World Bank Lead Economist for Nigeria, Mr. Alex Sienaert, said these assumptions appear overly optimistic, despite revenue improvements in 2024. He cautioned that oil production remains around 1.6 million barrels per day—below the budgeted 2.1 million bpd—and that projected earnings from petrol subsidy removal and a proposed windfall tax on FX gains may fall short.
“If the revenue targets are not met, the government may face financing gaps that could result in payment arrears or a return to deficit monetisation,” Sienaert warned. He noted that any large-scale use of the CBN’s overdraft facility would severely undermine efforts to restore macroeconomic stability and confidence in the naira.

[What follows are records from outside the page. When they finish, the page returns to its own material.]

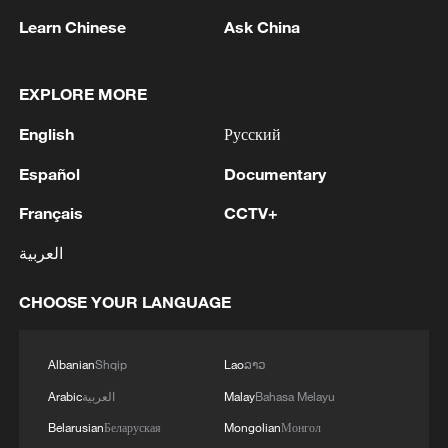
Learn Chinese
Ask China
EXPLORE MORE
1
English
Русский
Araghchi: 'Restarting negotiations is not possible
as long as the United States continues to violate
Español
Documentary
its commitments.'
Français
CCTV+
2
Araghchi: The opening of the Strait of Hormuz
العربية
depends on a number of conditions. Foreign
Minister:The negotiations with Oman are about
determining a new maritime route in the Strait of
CHOOSE YOUR LANGUAGE
Hormuz. We are in the final stages. The old
3
Iran FM: 'Changing sea routes in the Strait of
routes are being replaced with new ones. Experts
Hormuz is a technical and legal issue and does
Albanian
Shqip
Lao
ລາວ
are working on these routes. However, this does
not mean the opening of the Strait of Hormuz.'
not mean the opening of the Strait of Hormuz.
Arabic
العربية
Malay
Bahasa Melayu
This agreement may be reached, but the opening
4
China moved millions to fight poverty, how are
Belarusian
Беларуская
Mongolian
Монгол
of the Strait of Hormuz depends on a number of
they now?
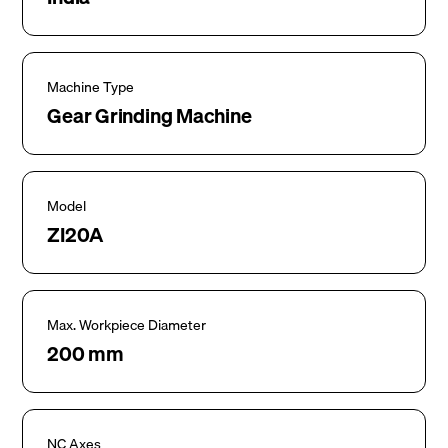
Machine Type
Gear Grinding Machine
Model
ZI20A
Max. Workpiece Diameter
200 mm
NC Axes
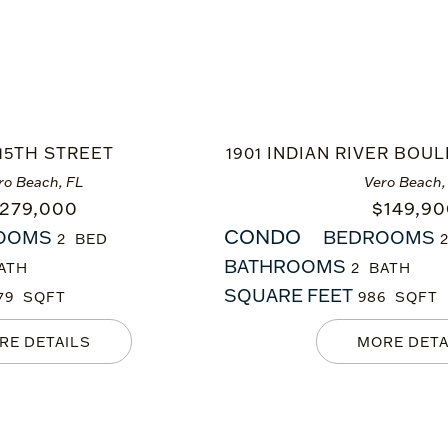
 15TH STREET
1901 INDIAN RIVER BOUL
ro Beach, FL
Vero Beach,
279,000
$
149,9
CONDO
OOMS
BEDROOMS
2
BATHROOMS
2
SQUARE FEET
79
986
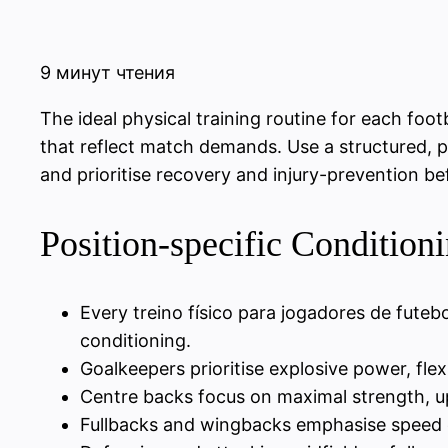
9 минут чтения
The ideal physical training routine for each foot
that reflect match demands. Use a structured, p
and prioritise recovery and injury-prevention be
Position-specific Condition
Every treino físico para jogadores de fute
conditioning.
Goalkeepers prioritise explosive power, flex
Centre backs focus on maximal strength, up
Fullbacks and wingbacks emphasise speed e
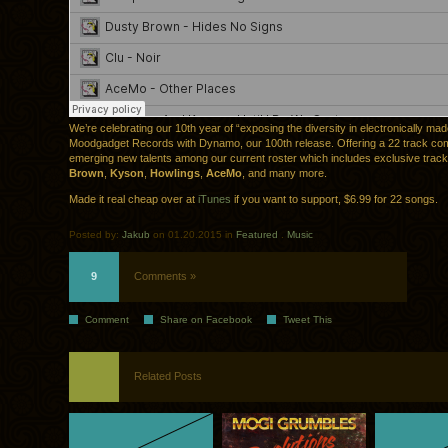
We’re celebrating our 10th year of “exposing the diversity in electronically ma
Moodgadget Records with Dynamo, our 100th release. Offering a 22 track comp
emerging new talents among our current roster which includes exclusive trac
Brown
,
Kyson
,
Howlings
,
AceMo
, and many more.
Made it real cheap over at
iTunes
if you want to support, $6.99 for 22 songs.
Posted by:
Jakub
on 01.20.2015 in
Featured
.
Music
9
Comments »
Comment
Share on Facebook
Tweet This
Related Posts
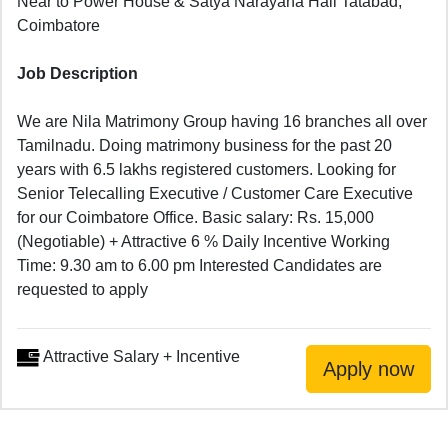
Near to Power House & Satya Narayana Hall Tatabad,
Coimbatore
Job Description
We are Nila Matrimony Group having 16 branches all over
Tamilnadu. Doing matrimony business for the past 20
years with 6.5 lakhs registered customers. Looking for
Senior Telecalling Executive / Customer Care Executive
for our Coimbatore Office. Basic salary: Rs. 15,000
(Negotiable) + Attractive 6 % Daily Incentive Working
Time: 9.30 am to 6.00 pm Interested Candidates are
requested to apply
Attractive Salary + Incentive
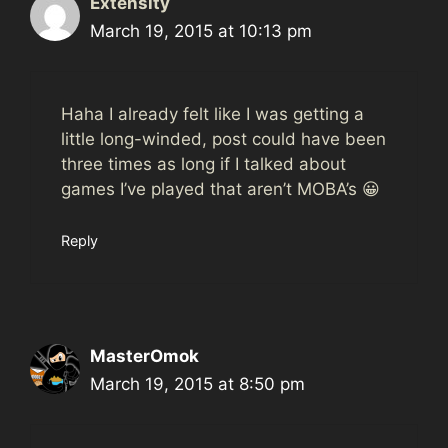
Extensity
March 19, 2015 at 10:13 pm
Haha I already felt like I was getting a
little long-winded, post could have been
three times as long if I talked about
games I’ve played that aren’t MOBA’s 😀
Reply
MasterOmok
March 19, 2015 at 8:50 pm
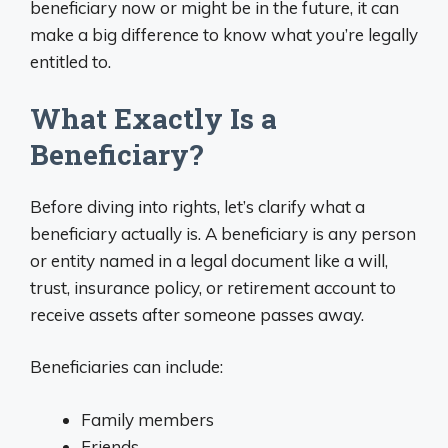
beneficiary now or might be in the future, it can
make a big difference to know what you’re legally
entitled to.
What Exactly Is a
Beneficiary?
Before diving into rights, let’s clarify what a
beneficiary actually is. A beneficiary is any person
or entity named in a legal document like a will,
trust, insurance policy, or retirement account to
receive assets after someone passes away.
Beneficiaries can include:
Family members
Friends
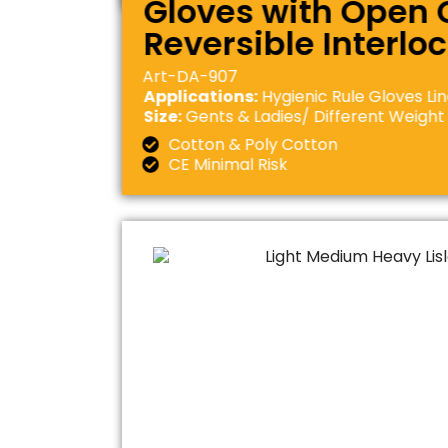
Gloves with Open C
Reversible Interlo
Art-DA-907
Applications:
Hygienic Rule Gloves Li
Size:
Gents & Ladies/ Different Weight
Cotton & Poly Cotton
CE Minimal Risk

The World Bank urged the Federal Government to eliminate electricity subsidies, describing them as “wasteful and regressive.” Sienaert also called for transparency in oil revenue remittance, pointing out that only half of the gains from petrol subsidy removal had reached the Federation Account by January 2025, despite the NNPC using official exchange rates since October 2023.
On inflation, Sienaert acknowledged progress from monetary reforms but said consumer prices remain high. He described inflation monitoring as difficult due to recent CPI changes by the National Bureau of Statistics, stressing the importance of sustained fiscal-monetary coordination.
The World Bank also emphasized the need to scale up the conditional cash transfer program aimed at cushioning reforms. Of the 15 million targeted households promised N25,000 monthly for three months, only one-third had received payments by May 2025.
On structural reforms, the Bank urged reduced governance costs, including limiting non-essential spending like vehicle purchases and foreign training. It recommended improved competitiveness and reviewed trade policies to support private-sector growth, especially access to critical production inputs.
Additionally, the Bank called for more investment in education and healthcare, highlighting Nigeria’s low public spending—1.2% of GDP on education and 1.8% on health in 2022, translating to just $23 and $15 per person, respectively.
Despite the criticisms, Minister of Budget and Economic Planning, Senator Abubakar Bagudu, defended the budget’s projections, rejecting claims that they are unrealistic.
“Is the 2025 budget ambitious? No, it is modest,” he said. He argued that Nigeria’s premium crude grades justify the $75 per barrel benchmark and asserted that the country has both the historical record and capacity to surpass 2.1 million barrels per day.
While the World Bank advocates caution, Bagudu expressed confidence that the government’s assumptions are grounded in economic realities and geared toward growth. The administration remains committed to positioning Nigeria to achieve its ambition of becoming a $1 trillion economy by 2030.